Schwoebel barriers on Si(111) steps and kinks

TL;DR

This study calculates Schwoebel barriers at Si(111) step edges and kinks, revealing how rebonding influences barrier heights and suggesting multi-atom processes may have lower barriers, with implications for surface diffusion.

Contribution

It provides detailed calculations of Schwoebel barriers at different kink types on Si(111) steps, highlighting the impact of rebonding and atom movement on barrier values.

Findings

Rebonding reduces Schwoebel barriers at kinks.

Barrier estimates vary with binding energy calculations.
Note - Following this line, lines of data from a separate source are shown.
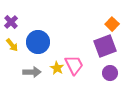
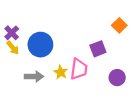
purple cross: (11, 22) -> (12, 33), moved
purple square: (105, 46) -> (98, 49), moved, size x0.7
pink trapezoid: (74, 65) -> (79, 69), turned 35

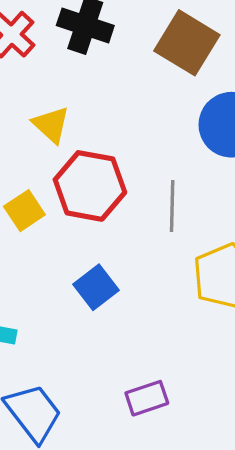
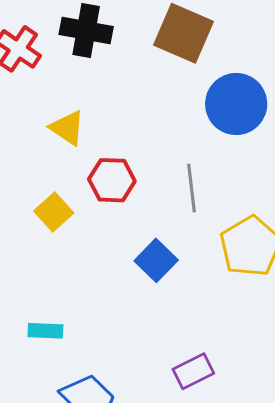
red hexagon: (90, 186) -> (112, 180), size x0.7
blue square: (96, 287) -> (156, 260), moved

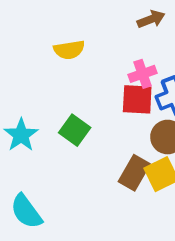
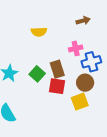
red square: (137, 99) -> (57, 86), moved
brown rectangle: (134, 173) -> (57, 69), moved, turned -54

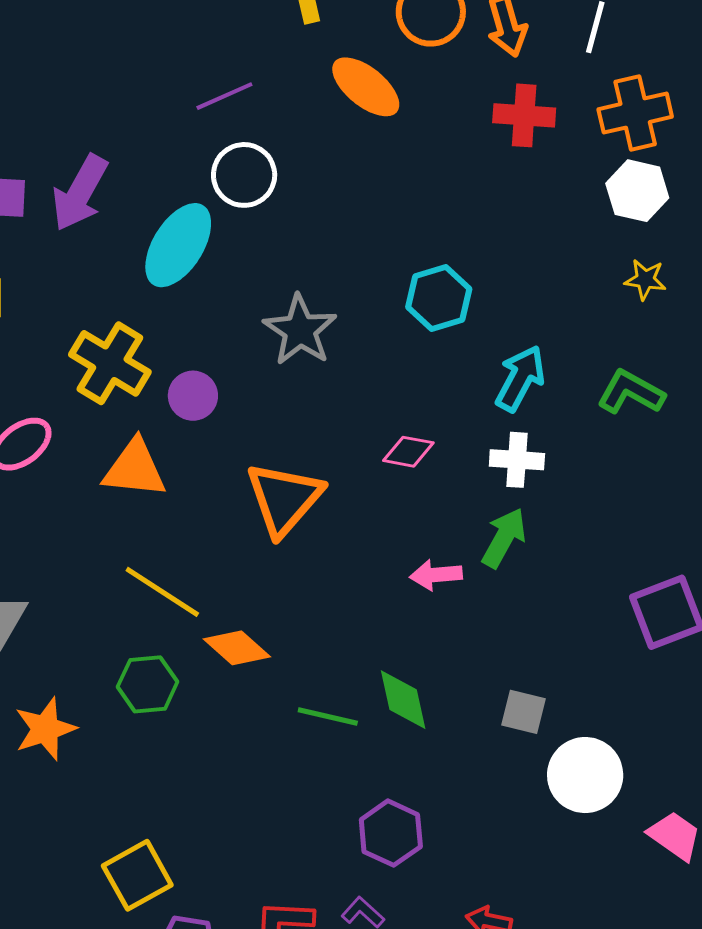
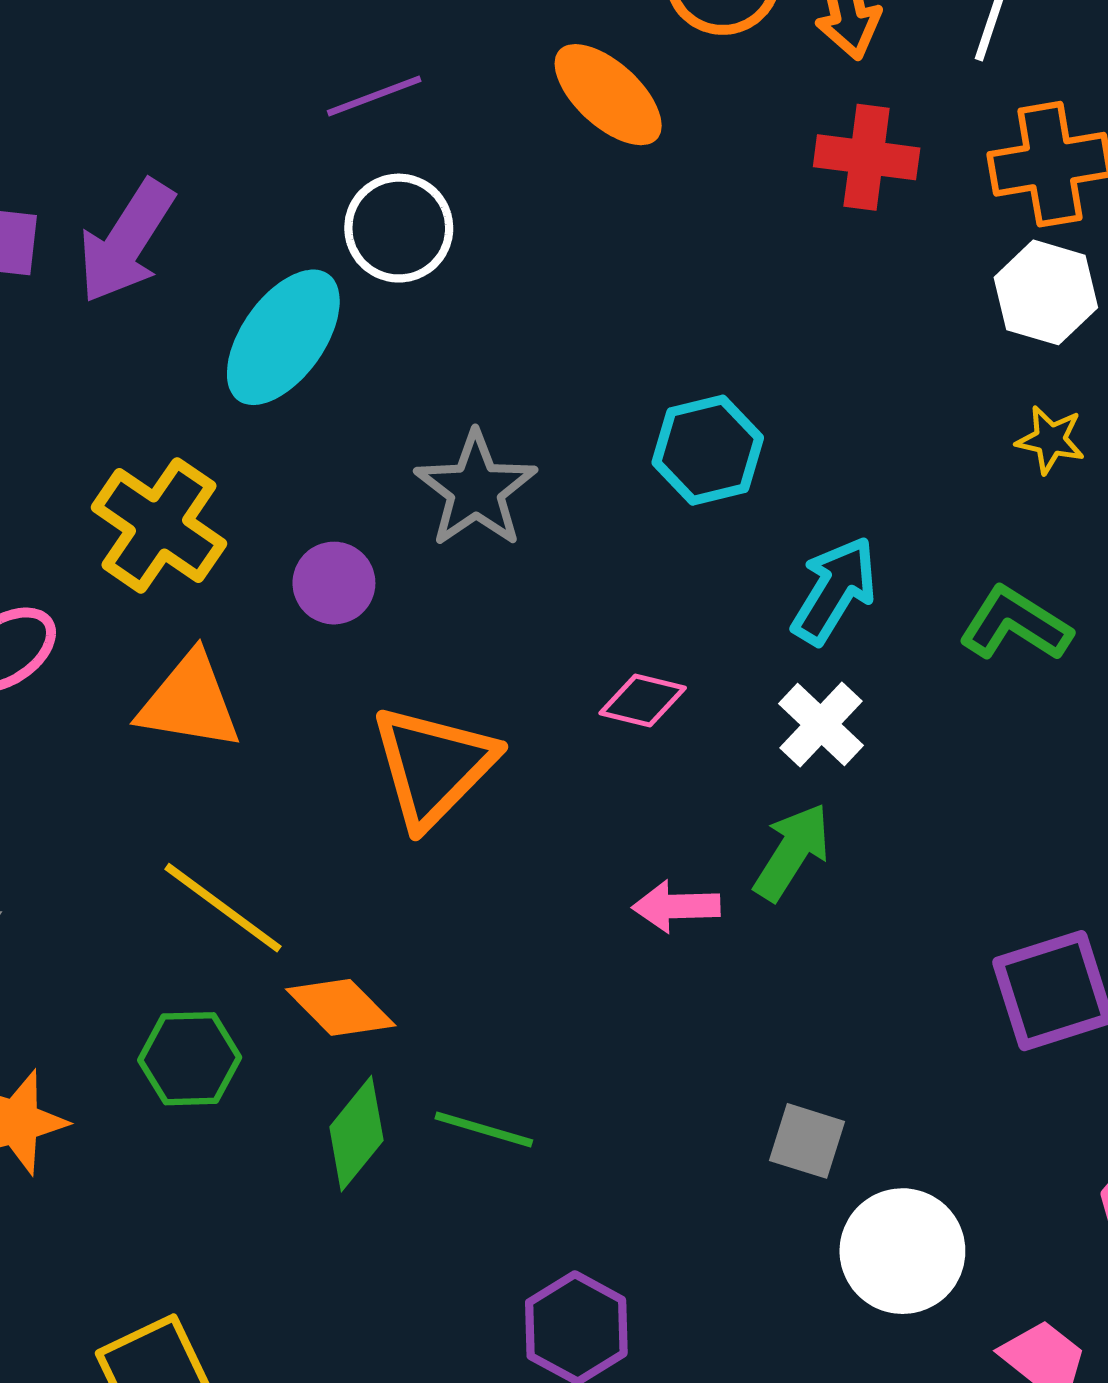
purple circle: (193, 396) -> (334, 583), moved
white cross: (517, 460) -> (821, 725), turned 36
green diamond: (403, 700) -> (356, 1134), moved, turned 48

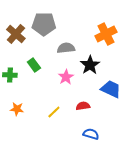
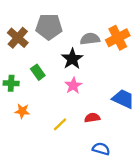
gray semicircle: (66, 48) -> (90, 39), moved
black star: (90, 65) -> (72, 59), moved
orange star: (17, 109) -> (22, 111), moved

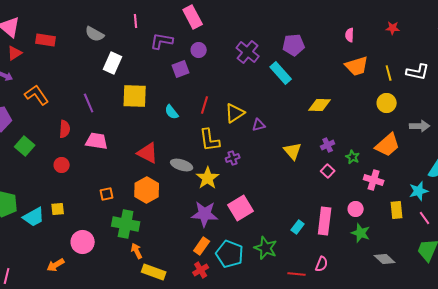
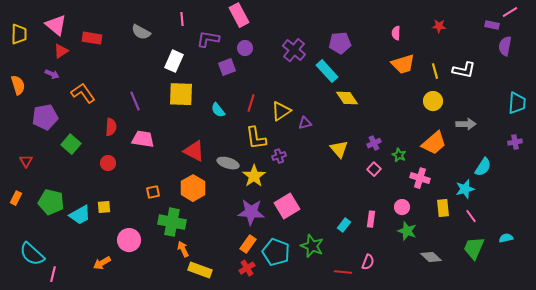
white rectangle: (113, 63) -> (174, 61), moved
yellow diamond: (320, 105) -> (347, 98), moved, turned 55
pink rectangle: (325, 221) -> (371, 219), size x0.6

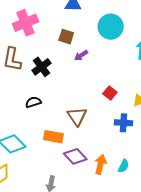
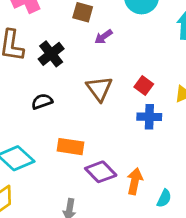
brown triangle: (77, 116) -> (99, 89), moved
blue cross: (124, 123) -> (149, 117), moved
cyan semicircle: (123, 166) -> (164, 198), moved

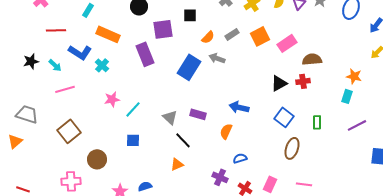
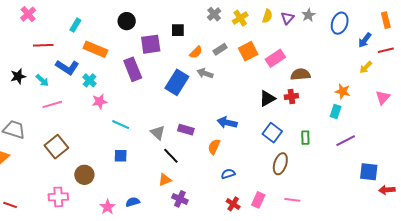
pink star: (112, 99) -> (100, 101), moved
cyan line: (133, 109) -> (121, 125), turned 72
purple cross: (220, 177) -> (180, 199), moved

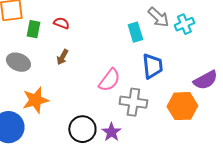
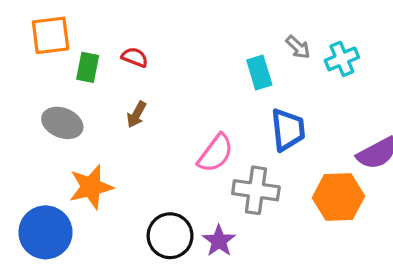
gray arrow: (158, 17) -> (298, 47), size x0.7

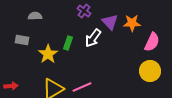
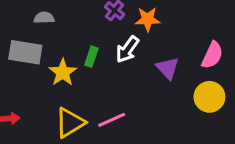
purple triangle: (110, 22) -> (168, 68), moved
orange star: (132, 23) -> (148, 19), moved
gray rectangle: (22, 40) -> (25, 52), size x1.6

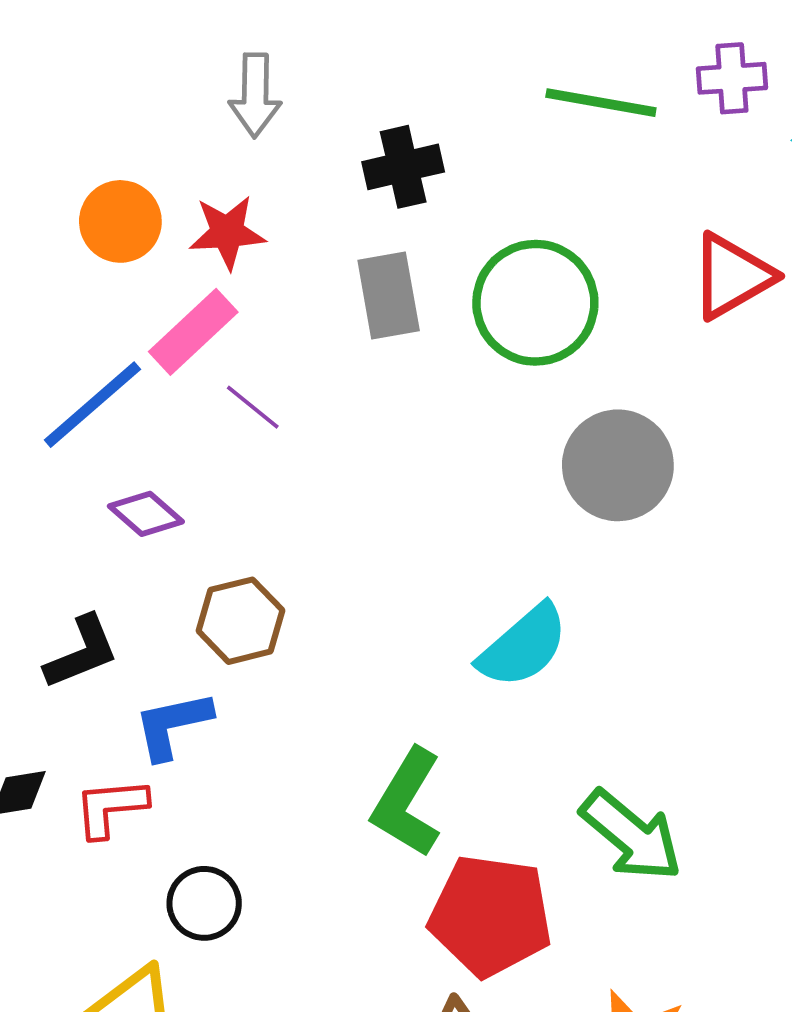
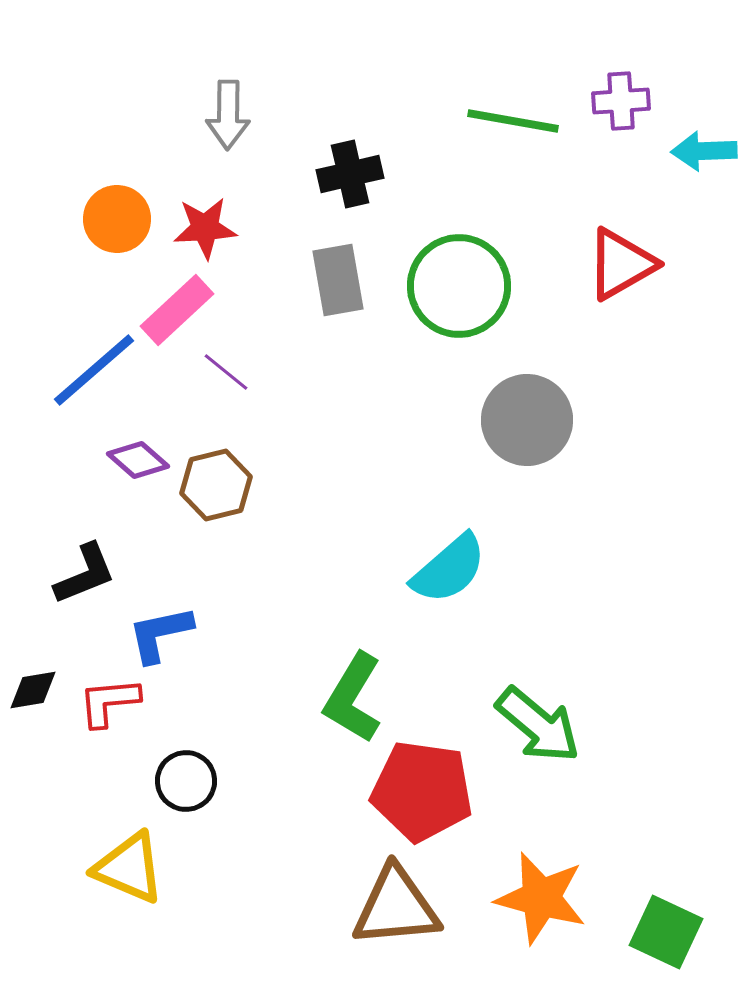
brown hexagon: (241, 621) -> (216, 485), moved

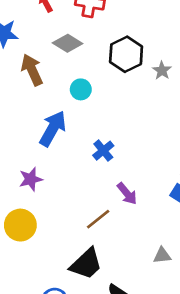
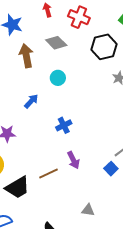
black hexagon: (126, 54) -> (104, 47), moved
blue arrow: (53, 129) -> (31, 101), size x0.6
black trapezoid: (86, 264) -> (18, 187), moved

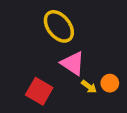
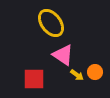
red square: (39, 91) -> (34, 79), turned -30

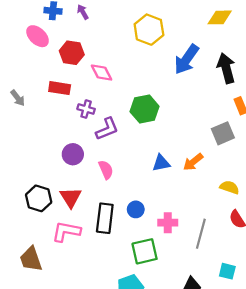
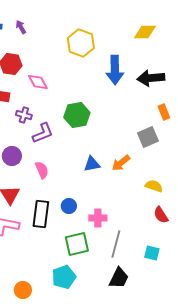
blue arrow: (186, 59) -> (115, 70), turned -36
black arrow: (226, 68) -> (151, 78), turned -80
gray line: (201, 234) -> (116, 244), moved
cyan square: (227, 271) -> (152, 253), moved

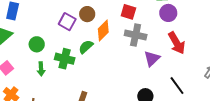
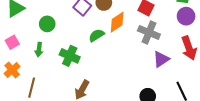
green cross: (65, 59) -> (70, 56), moved
green arrow: (41, 69) -> (39, 50), moved

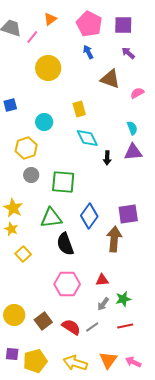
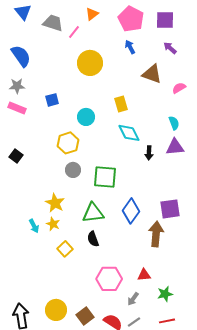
black semicircle: (65, 244) -> (93, 239), moved, size x0.7
gray arrow: (103, 304) -> (133, 299), moved

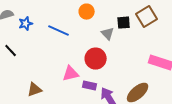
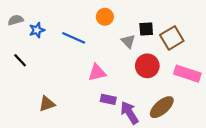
brown square: (147, 17) -> (172, 38), moved
red circle: (96, 59) -> (147, 66), moved
pink triangle: (71, 74) -> (97, 73), moved

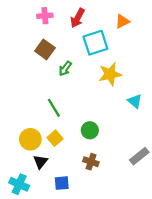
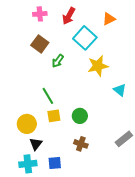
cyan square: (95, 43) -> (85, 38), turned -30
yellow square: (55, 138) -> (54, 116), moved, turned 32
cyan cross: (19, 184) -> (28, 164), moved, turned -30

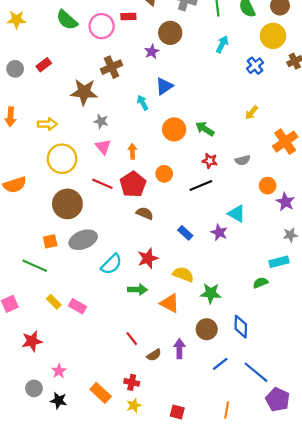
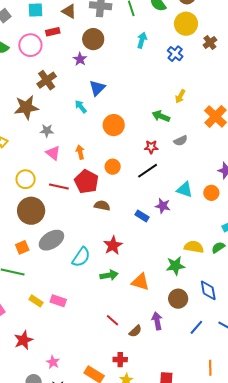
green arrow: (205, 129) -> (161, 116), moved
yellow circle: (62, 159) -> (26, 179), moved, size x0.7
orange circle: (268, 186) -> (211, 193), moved
purple star: (219, 232) -> (163, 206), moved
yellow semicircle: (183, 274) -> (194, 247), moved

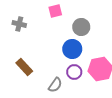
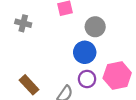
brown rectangle: (24, 67) -> (29, 85), moved

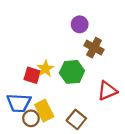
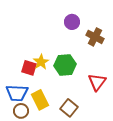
brown cross: (94, 48) -> (95, 37), moved
red triangle: (107, 91) -> (97, 82), turned -30
brown circle: (31, 118) -> (21, 111), moved

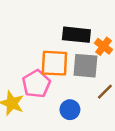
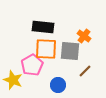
black rectangle: (76, 35) -> (43, 27), moved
Multi-atom processes may have smaller barriers.

Abstract

Motivated by our previous work using the Stillinger-Weber potential, which shows that the [$\overline{2}11$] step on 1$\times$1 reconstructed Si(111) has a Schwoebel barrier of 0.61$\pm$0.07 eV, we calculate here the same barrier corresponding to two types of kinks on this step - one with rebonding between upper and lower terrace atoms (type B) and the other without (type A). From the binding energy of an adatom, without additional relaxation of other atoms, we find that the Schwoebel barrier must be less than 0.39 eV (0.62 eV) for the kink of type A (type B). From the true adatom binding energy we determine the Schwoebel barrier to be 0.15$\pm$0.07eV (0.50$\pm$0.07 eV). The reduction of the Schwoebel barrier due to the presence of rebonding along the step edge or kink site is argued to be a robust feature. However, as the true binding energy plots show discontinuities due to significant movement of atoms at the kink site, we speculate on the possibility of multi-atom processes having smaller Schwoebel barriers.